DNA-DNA hybridizations were performed by using the thermal denaturation and renaturation method (De Ley et al. 1970) as modified by Huß et al. (1983), using a Beckman DU800 spectrophotometer. The genomic DNA G+C content was determined by the thermal denaturation method using a Beckman DU 800 spectrophotometer (Beckman Coulter, Brea, CA, USA). Escherichia coli K-12 was used as a reference strain.
Results and discussion
Morphological, physiological and biochemical characteristics
Cells of strain LAM0705T were observed to be aerobic, motile, Gram-stain positive, endospore-forming, rod-shaped with a cell size of 0.5–1.2 μm in width and 0.75–3.0 μm in length (Fig. S1) and motile by peritrichous flagella (Fig. S2). Colonies were observed to be white, circular, opaque, convex, smooth and approximately 2–4 mm in diameter after incubation on TSA medium at 35 °C for 2 days. Spherical to ellipsoidal endospores were observed to be formed terminal in swollen sporangia (Fig. S3). The pH and temperature ranges for growth were found to be 6.0–8.0 (optimum 7.5) and 25–45 °C (optimum 30 °C), respectively. The strain was found to grow well in medium with 1 % (w/v) NaCl and tolerated up to 5 %. The physiological and biochemical characteristics of strain LAM0705T that differentiate it from the reference strains are shown in Table 1. The detailed physiological and biochemical characteristics of the type strain LAM0705T are given in the species description.
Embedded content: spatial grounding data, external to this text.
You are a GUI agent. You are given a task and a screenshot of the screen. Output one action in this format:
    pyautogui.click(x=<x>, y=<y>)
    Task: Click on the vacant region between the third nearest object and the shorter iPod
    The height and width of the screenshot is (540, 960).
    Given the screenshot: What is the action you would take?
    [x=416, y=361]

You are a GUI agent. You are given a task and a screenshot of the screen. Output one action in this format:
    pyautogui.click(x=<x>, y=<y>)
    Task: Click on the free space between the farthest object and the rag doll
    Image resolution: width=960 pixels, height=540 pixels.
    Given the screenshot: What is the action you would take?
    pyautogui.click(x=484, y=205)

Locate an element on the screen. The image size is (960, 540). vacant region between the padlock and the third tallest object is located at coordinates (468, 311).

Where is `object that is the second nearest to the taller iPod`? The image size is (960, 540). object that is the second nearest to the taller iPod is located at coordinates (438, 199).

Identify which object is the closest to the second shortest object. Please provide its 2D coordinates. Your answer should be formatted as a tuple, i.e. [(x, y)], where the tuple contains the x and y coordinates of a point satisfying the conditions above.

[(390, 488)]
Chemotaxonomic characteristics
The major fatty acids of strain LAM0705T were identified as anteiso-C15:0 (46.9 %), C16:0 (12.1 %) and iso-C16:0 (10.9 %). The detailed fatty acid compositions of strain LAM0705T, P. agaridevorans DSM 1355T and P. thailandensis KCTC 13043T are shown in Table 2. The cell wall peptidoglycan of strain LAM0705T was found to contain meso-diaminopimelic acid as the diamino-acid. The predominant isoprenoid quinone was identified as menaquinone-7 (MK-7). The main polar lipids were found to be diphosphatidylglycerol, phosphatidylethanolamine, phosphatidylglycerol, one unidentified phospholipid and three unidentified lipids (Fig. S4).
Molecular characterisation
The 16S rRNA gene sequence (1460 nt; GenBank accession number KJ000069) was obtained from strain LAM0705T. Phylogenetic analysis based on the 16S rRNA gene sequences indicated that strain LAM0705T is a member of the genus Paenibacillus and closely related to P. agaridevorans DSM 1355T and P. thailandensis KCTC 13043T with sequence similarity of 97.8 and 96.1 %, respectively (Fig. 1). The topologies of phylogenetic trees built using maximum parsimony and maximum-likelihood method supported the finding that strain LAM0705T formed a stable clade with these related species (Figs. S5, S6). The DNA–DNA hybridization value between strain LAM0705T and P. agaridevorans DSM 1355T was 47 ± 0.8 %. The genomic DNA G+C content of strain LAM0705T was found to be 48 mol% as determined by the T m method, which is in the range reported for the members of the genus Paenibacillus.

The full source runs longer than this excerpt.